Solar power is looking a lot less bright these days, and large layoffs from a prominent panel supplier are only the latest example of the industry’s dimming prospects. First Solar, an Arizona-based solar panel manufacturer, just announced it would be cutting 1,600 jobs—27 percent of the company’s workforce—as it struggles to adapt to a changing market. The Wall Street Journal reports:
[First Solar’s] restructuring, announced Wednesday in response to steep price declines and lower demand in China, includes about 1,600 layoffs out of the company’s 6,000 workers in the U.S. and abroad…In addition, company officials slashed their 2020 solar target in China to 9 gigawatts, from 20 gigawatts, to account for further projected demand declines in that country. […]
Shares of the Tempe, Ariz.-based company, down more than one-half this year through Wednesday’s close, fell 13% in after-hours trading to $28.55, trading at 2013 lows.
First Solar’s latest projections for its sales next year are nearly half a billion dollars below what most analysts were expecting, and represent a sharp departure from the rapid growth the company has experienced recently. In fact, First Solar now expects to sell 14 percent fewer panels in 2017 than it did this year, generating 16 percent less in sales.
In First Solar’s case, this dramatic course adjustment can partially be put down to a decision to skip a generation of its panels in favor of a more advanced, efficient panel that the company’s CEO claims can be manufactured for 40 percent less than the current crop. But that doesn’t tell the whole story, because the industry as a whole is facing a dismal 2017, with plateauing sales and mounting debts. Rooftop solar installations grew by 71 percent in 2015, but are expected to manage just 16.5 percent growth this year. It’s only going to get worse for these solar producers, as next year’s installations are projected to grow by just 0.3 percent.
First Solar’s response—to scrap a line of costly, non-competitive panels in favor of investment in a better replacement—is a step in the right direction, but it doesn’t go far enough. In their current configuration, solar panels simply cannot compete with fossil fuels on price, and must instead rely on government subsidies like feed-in tariffs or tax credits to gain a foothold.
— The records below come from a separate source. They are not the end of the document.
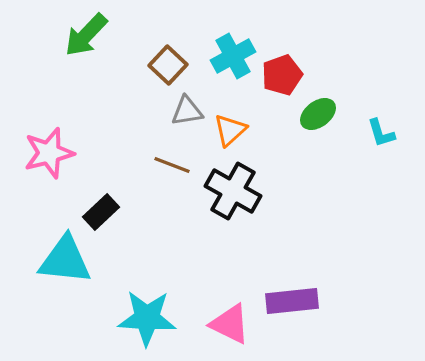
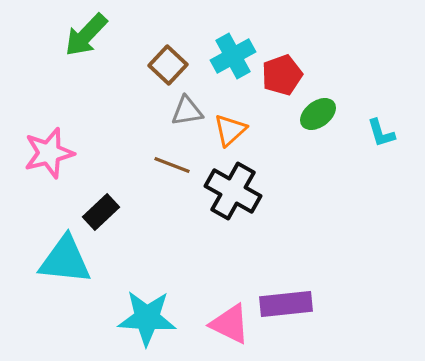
purple rectangle: moved 6 px left, 3 px down
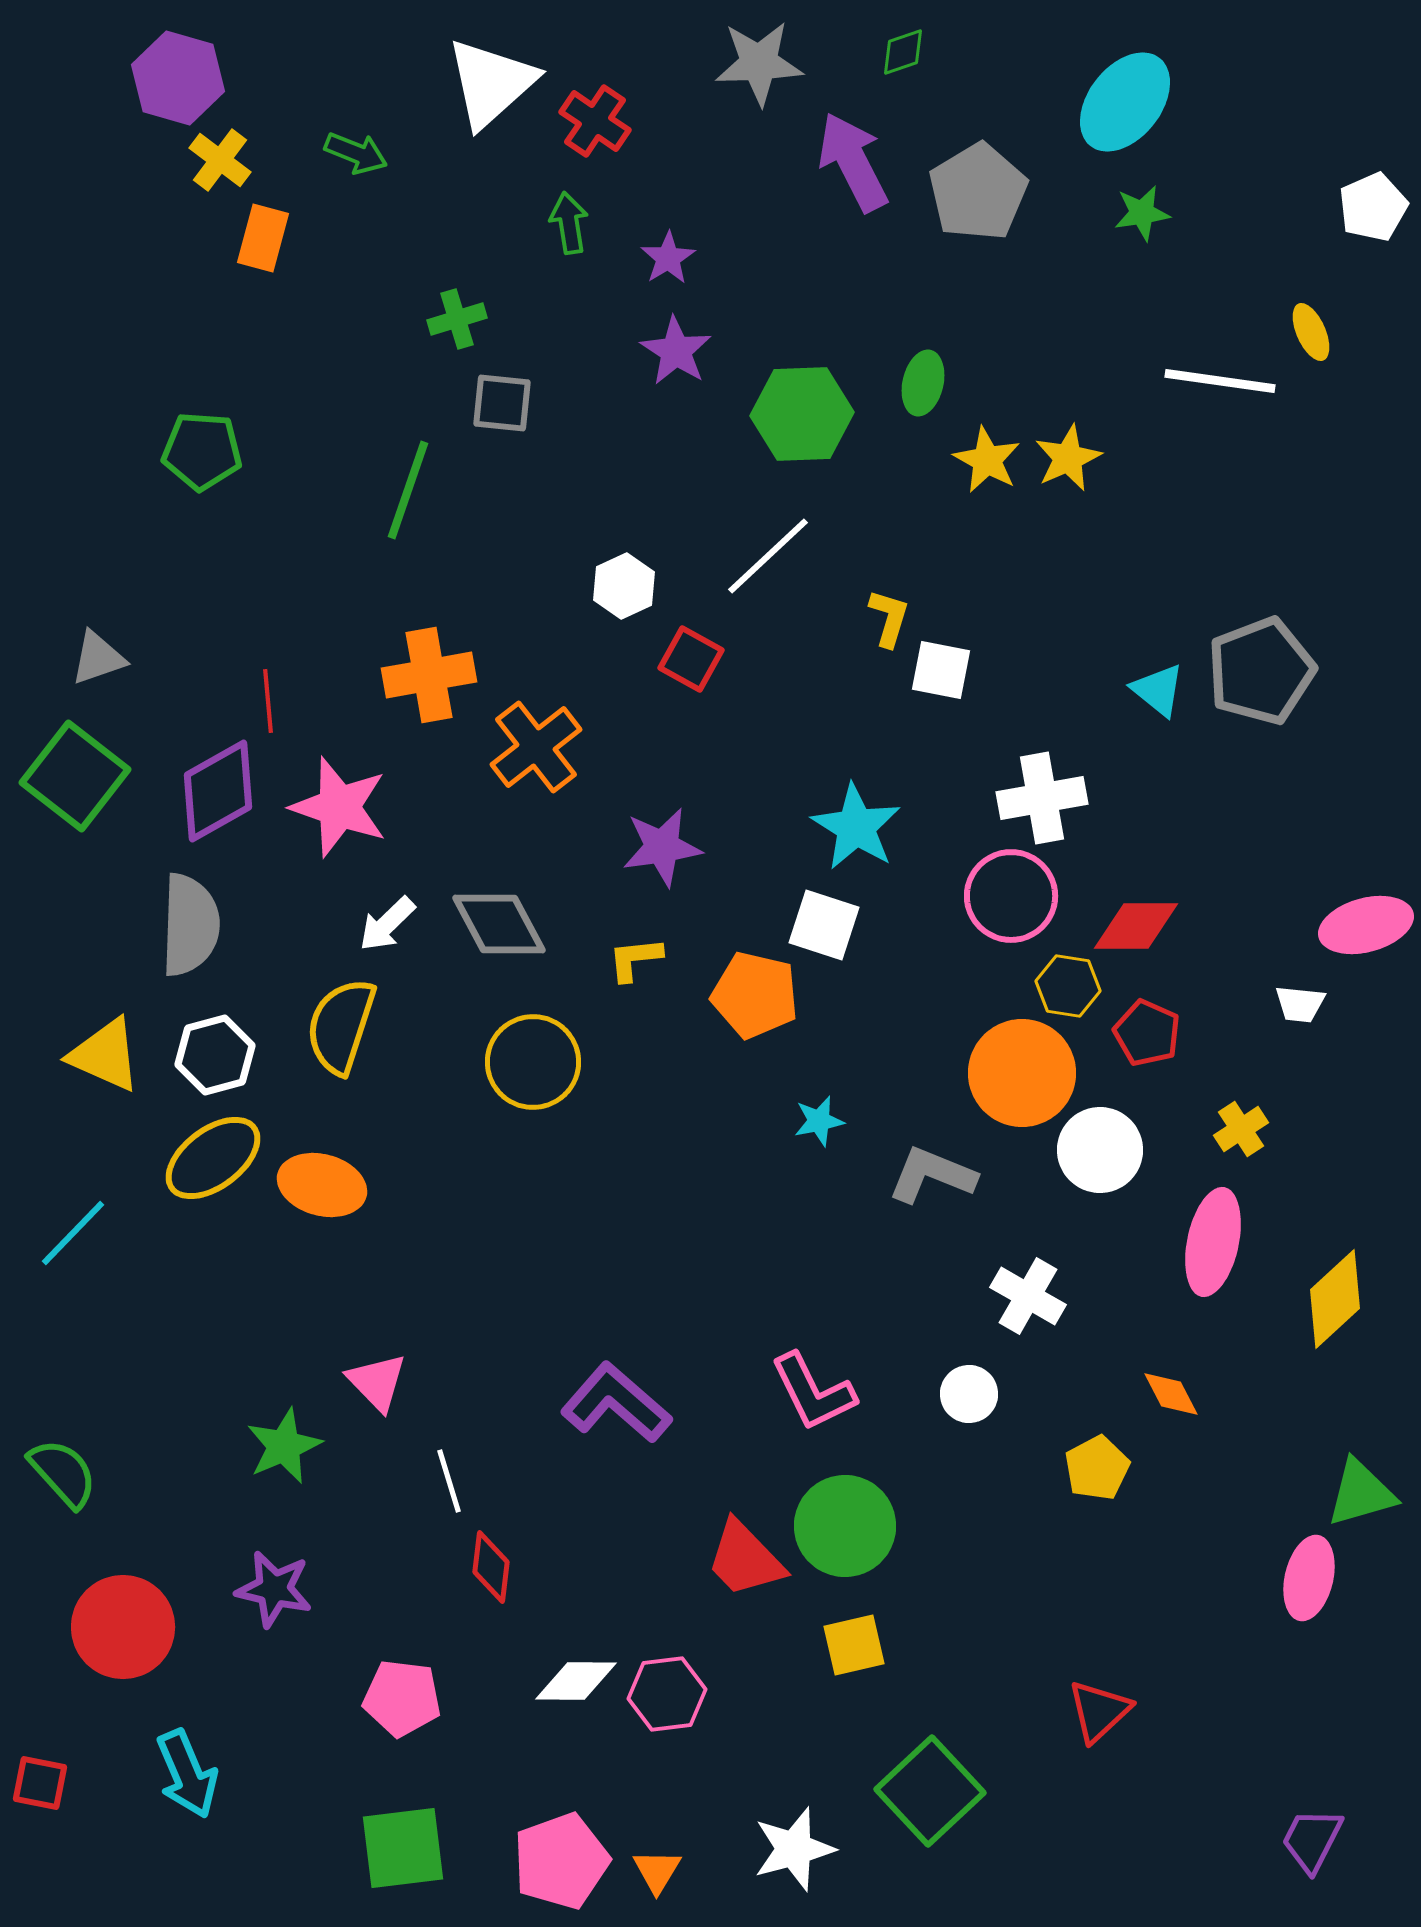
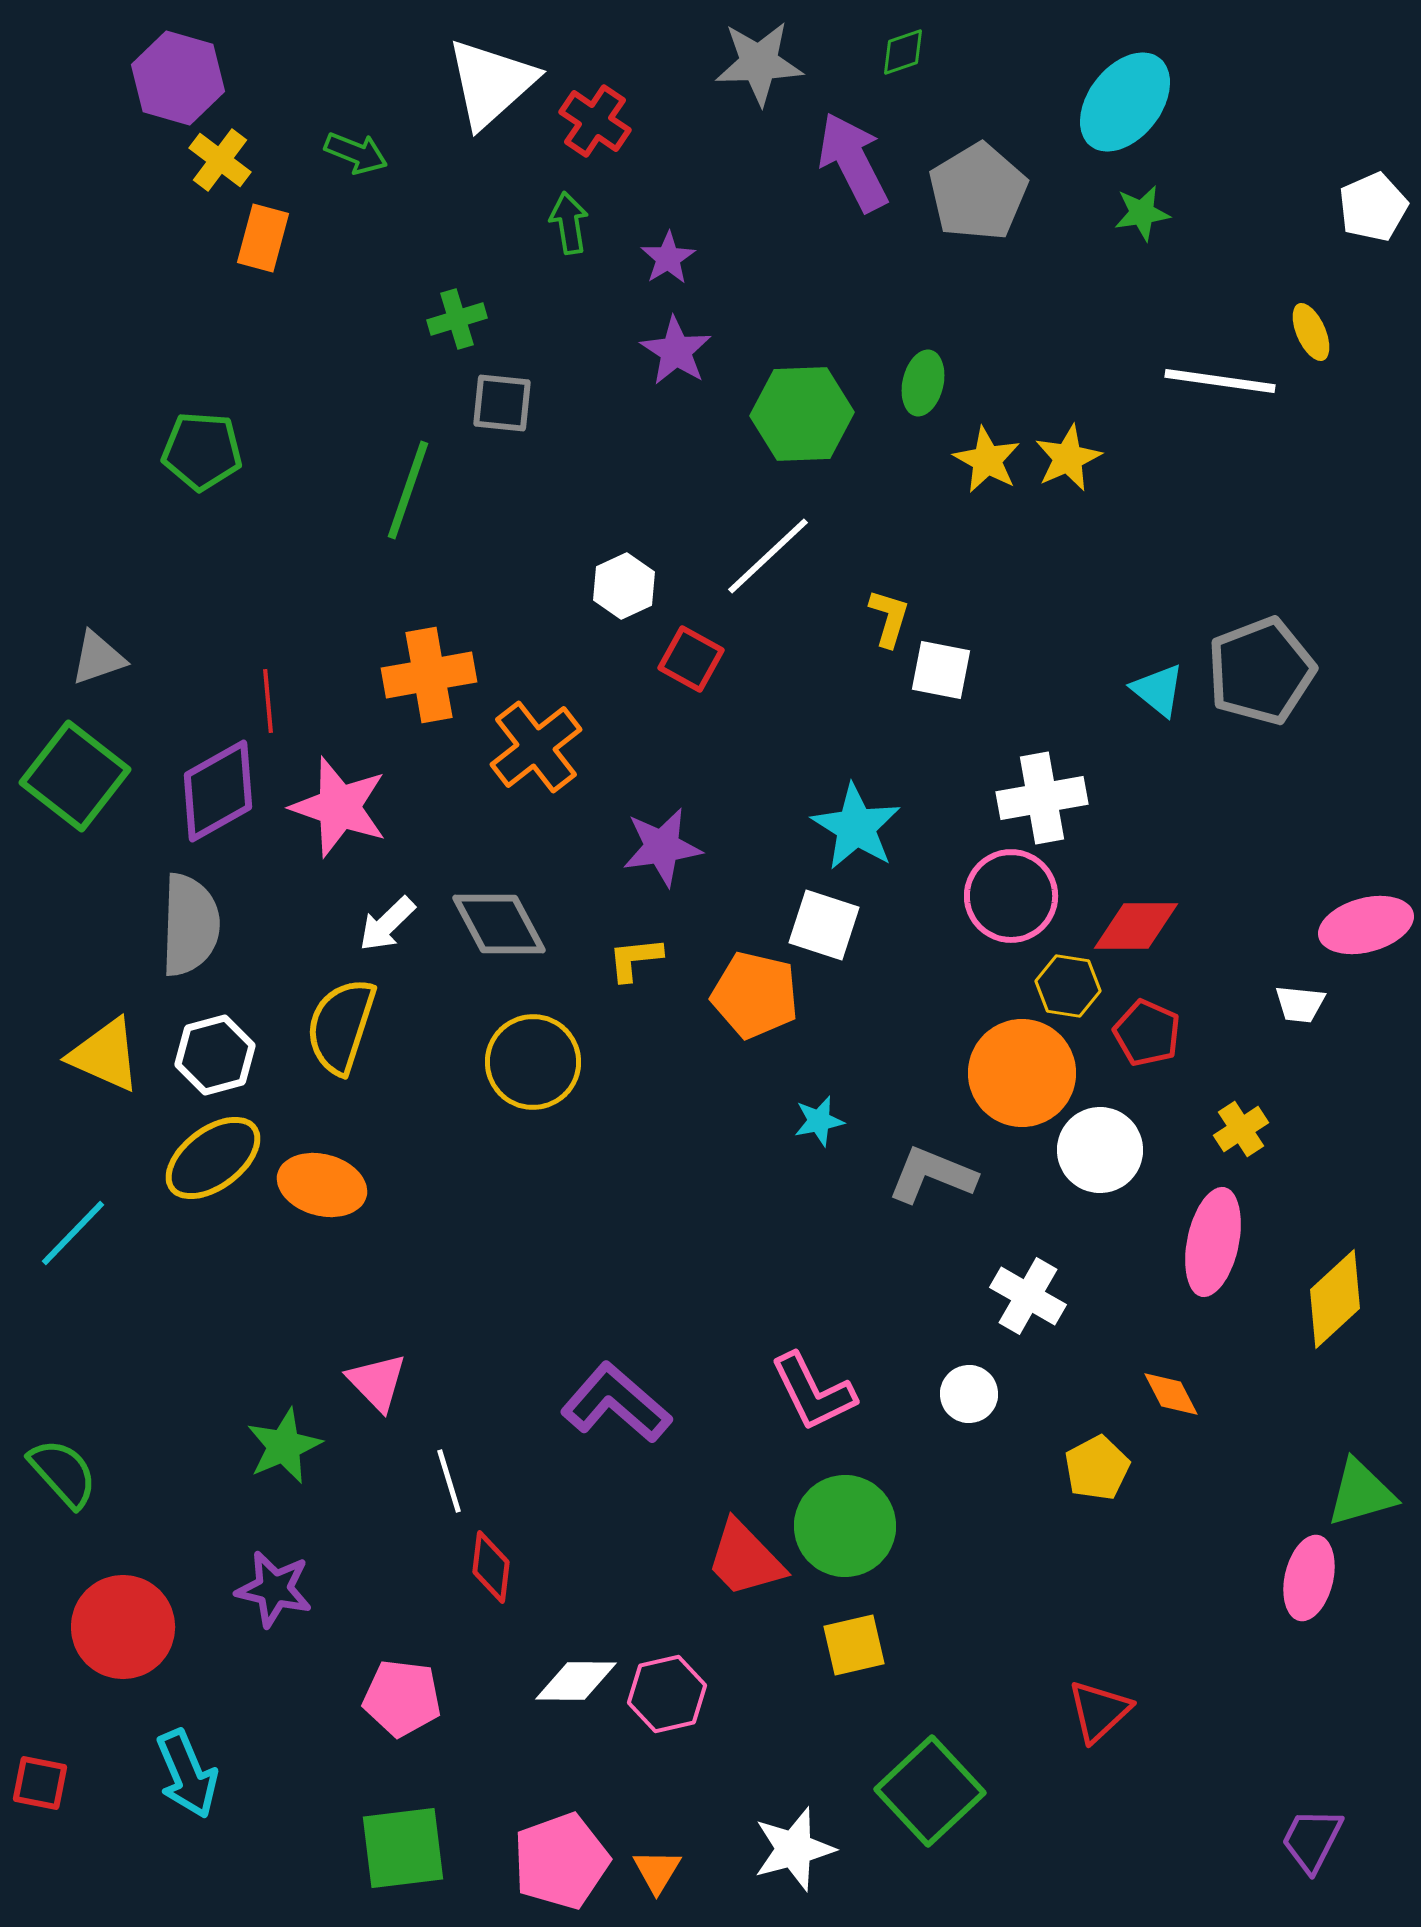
pink hexagon at (667, 1694): rotated 6 degrees counterclockwise
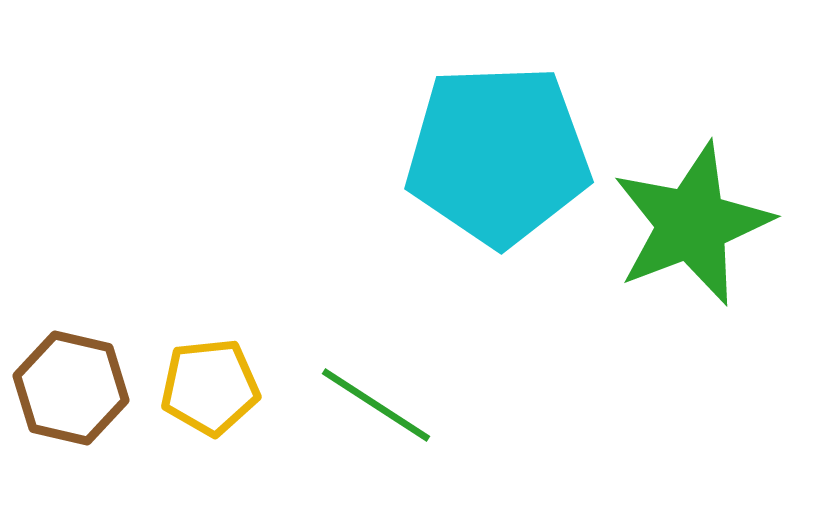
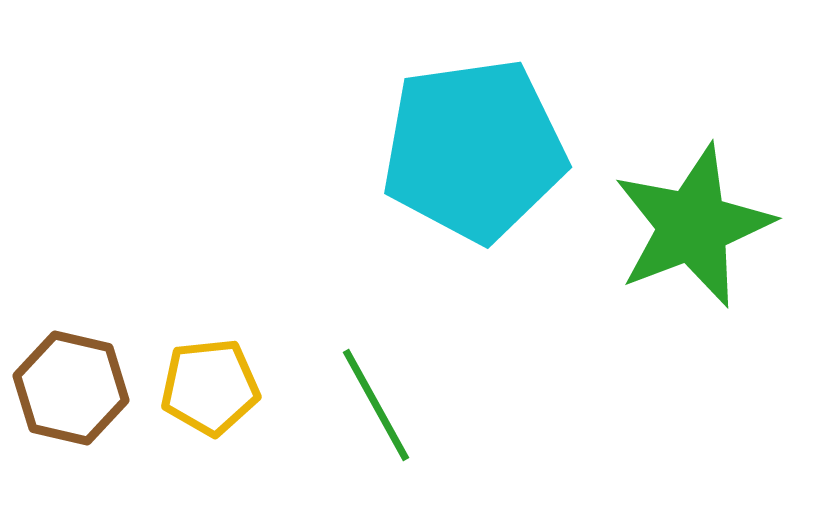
cyan pentagon: moved 24 px left, 5 px up; rotated 6 degrees counterclockwise
green star: moved 1 px right, 2 px down
green line: rotated 28 degrees clockwise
Rather than propping up these fledgling technologies, policymakers would be far better off diverting taxpayer money towards the research and development of the next breakthrough in solar technology that would allow panels to thrive without outside assistance. That’s how shale gas is helping to reduce American emissions, and it’s the only way renewables will be able to follow suit and sustainably make an impact in the global energy mix.